From: Jukka K. Korpela (jkorpela@cs.tut.fi)
Date: Mon Sep 19 2005 - 01:36:32 CDT
On Sun, 18 Sep 2005, Anto'nio Martins-Tuva'lkin wrote:
> On 2005.09.18, 07:58, Jukka K. Korpela <jkorpela@cs.tut.fi> wrote:
>
>> Dead keys are an important practical problem. People have difficulties
>> in learning to use them. People may have used computers for many, many
>> years without ever realizing how they can use dead keys to type letters
>> with diacritic marks.
>
> Which locales are you refering to?
I worked long with users who need to write computer programs, commands, 
and other tech stuff that uses the tilde, the grave accent, and the 
circumflex as special characters (e.g., for negation, backquote, and 
exponentiation), with no apparent connection with any use as diacritics. 
Besides, as you know, the glyphs of the tilde and the circumflex don't 
really suggest much that they could be used as diacritics - they are far 
too big and wrongly positioned.
In such an environment, and in a less technical environment as well, 
people would normally not bother trying to use letters with diacritic 
marks, unless they appear as precomposed (say, as "é") in keycaps.
They simply omit the diacritics. After all, major publishing companies do 
that routinely as well - perhaps even as a matter of decided policy, not 
just lazyness.
Thus, when in the course of events someone wants or needs to type a letter 
with a diacritic, he will look for various methods like Character Map or 
Alt-something, never realizing that some keys on his keyboard are dead 
keys that could be used conveniently. Unless someone tells him, of course.
> My experience with coputer unsavvy
> people in Portugal is quite the opposite: Being used to type, say, [dead
> acute] [a] for U+00E1, some are truely shocked when they found out that it
> is not possible (with a portuguese keyboard) to get a U+0107 by typing
> [dead acute] [c] (this letter is not used in Portuguese, so most people
> here almost never need to type it, anyway).
I can understand that. I think the difference is that normal writing of 
Portuguese requires several different letters with diacritic marks and the 
Portuguese keyboard does not contain all of them as precomposed 
characters. Thus, people _need_ to learn to use dead keys for quite normal 
texts, even if they contain no foreign words. On the other hand, if a 
language normally needs just a few characters (like "ä" and "ö" only)

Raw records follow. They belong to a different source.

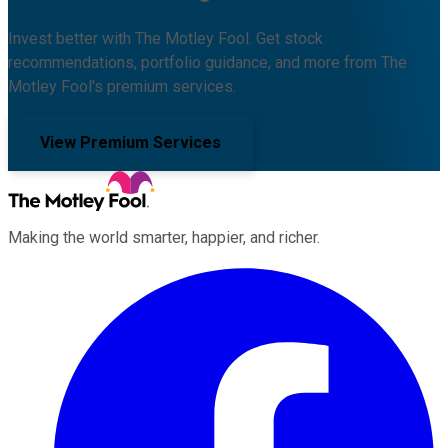
Invest better with The Motley Fool. Get stock
recommendations, portfolio guidance, and more from The
Motley Fool's premium services.
View Premium Services
Making the world smarter, happier, and richer.
Facebook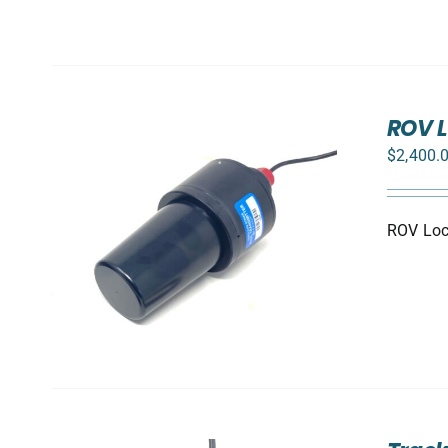
ROV L
$
2,400.
ROV Loca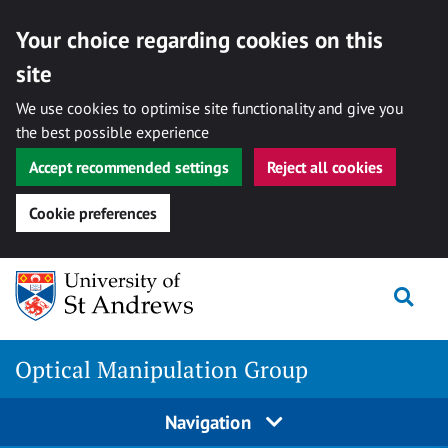
Your choice regarding cookies on this
site
We use cookies to optimise site functionality and give you
the best possible experience
Accept recommended settings
Reject all cookies
Cookie preferences
Skip
Togg
to
content
Optical Manipulation Group
Navigation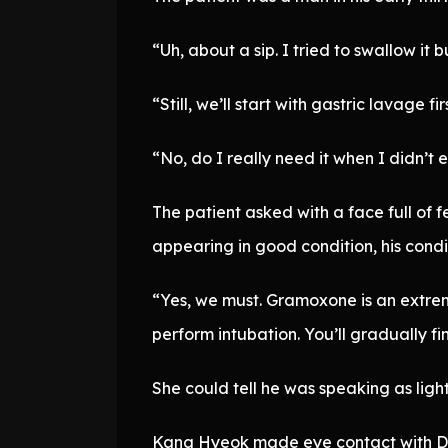
“Uh, about a sip. I tried to swallow it 
“Still, we’ll start with gastric lavage fir
“No, do I really need it when I didn’t 
The patient asked with a face full of
appearing in good condition, his condi
“Yes, we must. Gramoxone is an extreme
perform intubation. You’ll gradually fin
She could tell he was speaking as lightl
Kang Hyeok made eye contact with D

and they exist on the keyboard, perhaps with keys of their own, there is 
much less need to learn about the dead keys.
The example you mention, U+0107, illustrates well the problems of with 
dead keys. In a Unicode environment, it would be natural to extend their 
functionality, but this implies some problems too. If any combination of 
dead acute and a letter would produce an accented letter, if the 
combination exists in Unicode as a precomposed character, it would be 
easier to type foreign words and special notations - but it would also 
produce effects that are unexpected to many people.

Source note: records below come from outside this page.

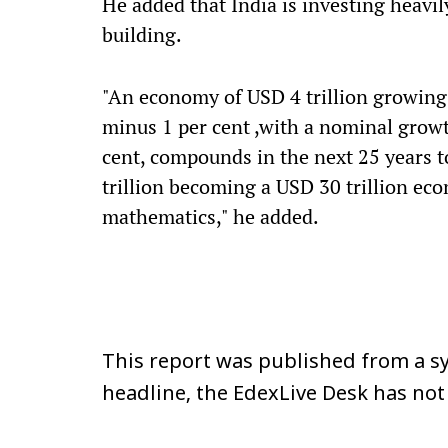
He added that India is investing heavi
building.
"An economy of USD 4 trillion growing a
minus 1 per cent ,with a nominal grow
cent, compounds in the next 25 years to
trillion becoming a USD 30 trillion econo
mathematics," he added.
This report was published from a sy
headline, the EdexLive Desk has not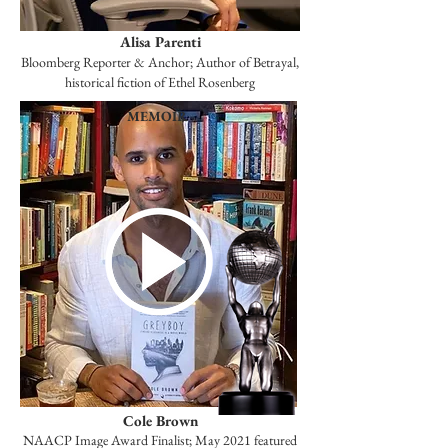
Alisa Parenti
Bloomberg Reporter & Anchor; Author of Betrayal,
historical fiction of Ethel Rosenberg
MEMOIR
Cole Brown
NAACP Image Award Finalist; May 2021 featured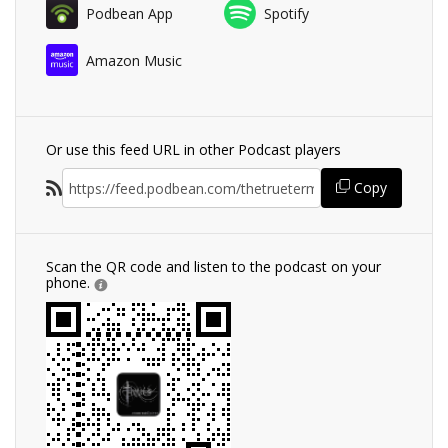
Podbean App
Spotify
Amazon Music
Or use this feed URL in other Podcast players
Copy
Scan the QR code and listen to the podcast on your
phone.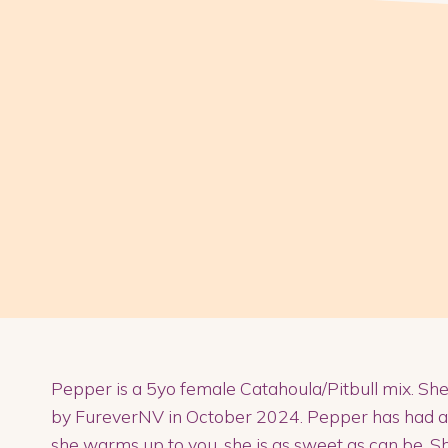
Pepper is a 5yo female Catahoula/Pitbull mix. Sh
by FureverNV in October 2024. Pepper has had a diff
she warms up to you, she is as sweet as can be. She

For example, if someone is accustomed to using the acute accent as a 
single quotation mark, as in ´cat´, the extended functionality would turn
´c into a c with acute. Similarly, people who are used to writing URLs 
like http://www.example.com/~example by just using the tilde key, without 
knowing or caring about its being really a dead key, would be surprised at 
seeing the ~e change to e with tilde. Anything that conflicts with 
people's _habits_ of typing means problems and resistance.
The change might be worth it, at least in the long run, but users would 
need to be informed about it, and that's tough. Perhaps this should be a 
user-settable option with a default set, at least for some time, to the 
old behavior that people are used to. The extended functionality could 
then be advertized as helping people if they need to type foreign 
characters, rather than as a surprise and change to the customary.

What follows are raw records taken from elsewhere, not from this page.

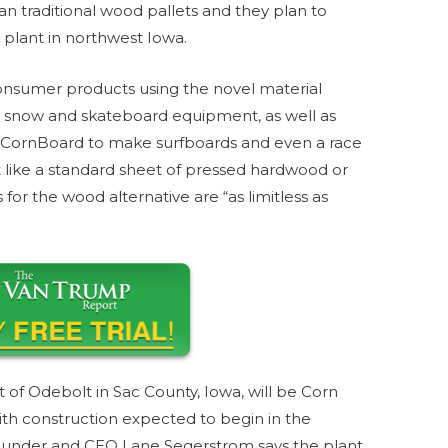
than traditional wood pallets and they plan to
plant in northwest Iowa.
nsumer products using the novel material
ski, snow and skateboard equipment, as well as
d CornBoard to make surfboards and even a race
ot like a standard sheet of pressed hardwood or
r the wood alternative are “as limitless as
 of Odebolt in Sac County, Iowa, will be Corn
with construction expected to begin in the
ounder and CEO Lane Segerstrom says the plant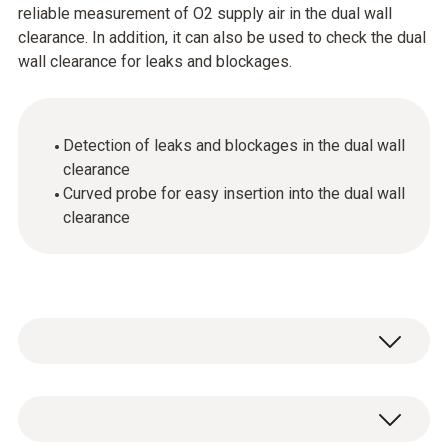
reliable measurement of O2 supply air in the dual wall
clearance. In addition, it can also be used to check the dual
wall clearance for leaks and blockages.
Detection of leaks and blockages in the dual wall
clearance
Curved probe for easy insertion into the dual wall
clearance
Thanks to its curved shape, the probe can be
inserted into the dual wall clearance really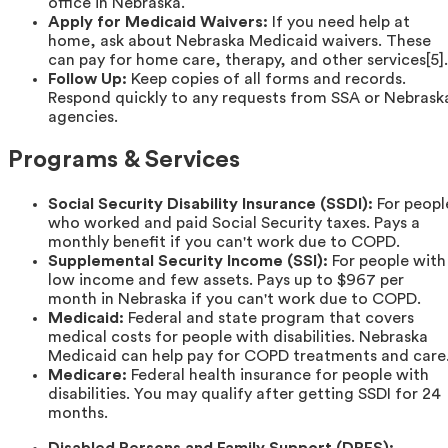
office in Nebraska.
Apply for Medicaid Waivers:
If you need help at
home, ask about Nebraska Medicaid waivers. These
can pay for home care, therapy, and other services[5].
Follow Up:
Keep copies of all forms and records.
Respond quickly to any requests from SSA or Nebrask
agencies.
Programs & Services
Social Security Disability Insurance (SSDI):
For peopl
who worked and paid Social Security taxes. Pays a
monthly benefit if you can't work due to COPD.
Supplemental Security Income (SSI):
For people with
low income and few assets. Pays up to $967 per
month in Nebraska if you can't work due to COPD.
Medicaid:
Federal and state program that covers
medical costs for people with disabilities. Nebraska
Medicaid can help pay for COPD treatments and care
Medicare:
Federal health insurance for people with
disabilities. You may qualify after getting SSDI for 24
months.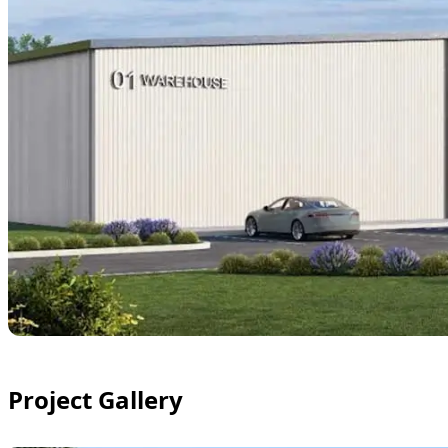
Project Gallery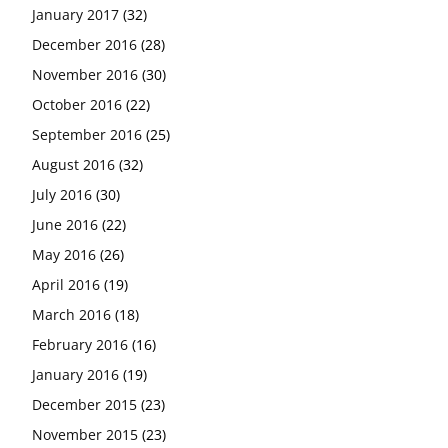
January 2017
(32)
December 2016
(28)
November 2016
(30)
October 2016
(22)
September 2016
(25)
August 2016
(32)
July 2016
(30)
June 2016
(22)
May 2016
(26)
April 2016
(19)
March 2016
(18)
February 2016
(16)
January 2016
(19)
December 2015
(23)
November 2015
(23)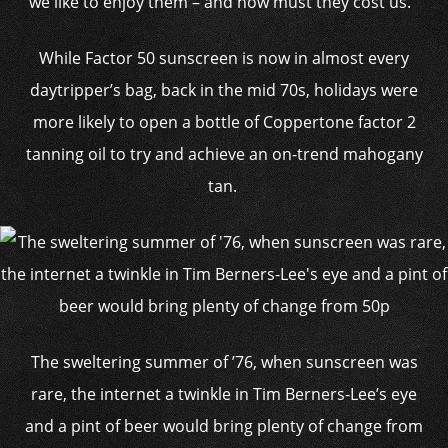
we like to enjoy them – and how must they cost us.
While Factor 50 sunscreen is now in almost every
daytripper’s bag, back in the mid 70s, holidays were
more likely to open a bottle of Coppertone factor 2
tanning oil to try and achieve an on-trend mahogany
tan.
The sweltering summer of ’76, when sunscreen was
rare, the internet a twinkle in Tim Berners-Lee’s eye
and a pint of beer would bring plenty of change from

The extended behavior could work by different criteria, exemplified with 
the following (white [acute] means a dead acute key, [´] means the 
(spacing) acute accent character, and [?] is any character):
- [acute][?] produces [?] with acute whenever this combination
   exists as a precomposed character in Unicode, otherwise it
   produces [?][´]
- as above, but with "whenever this combination exists as a precomposed
   character in a set of characters specified by locale settings, or
   by explicit user settings"
- [acute][?] always produces [?][combining acute accent], which might
   then be replaced by a precomposed character by NFC rules
(Especially in the third approach, it would be more logical to make the 
dead keys really keys for combining diacritic marks. Most people would 
probably find it more natural to add an accent _after_ typing a base 
letter, at least if they had no experience with how dead keys work.
But this would probably be too big a change now.)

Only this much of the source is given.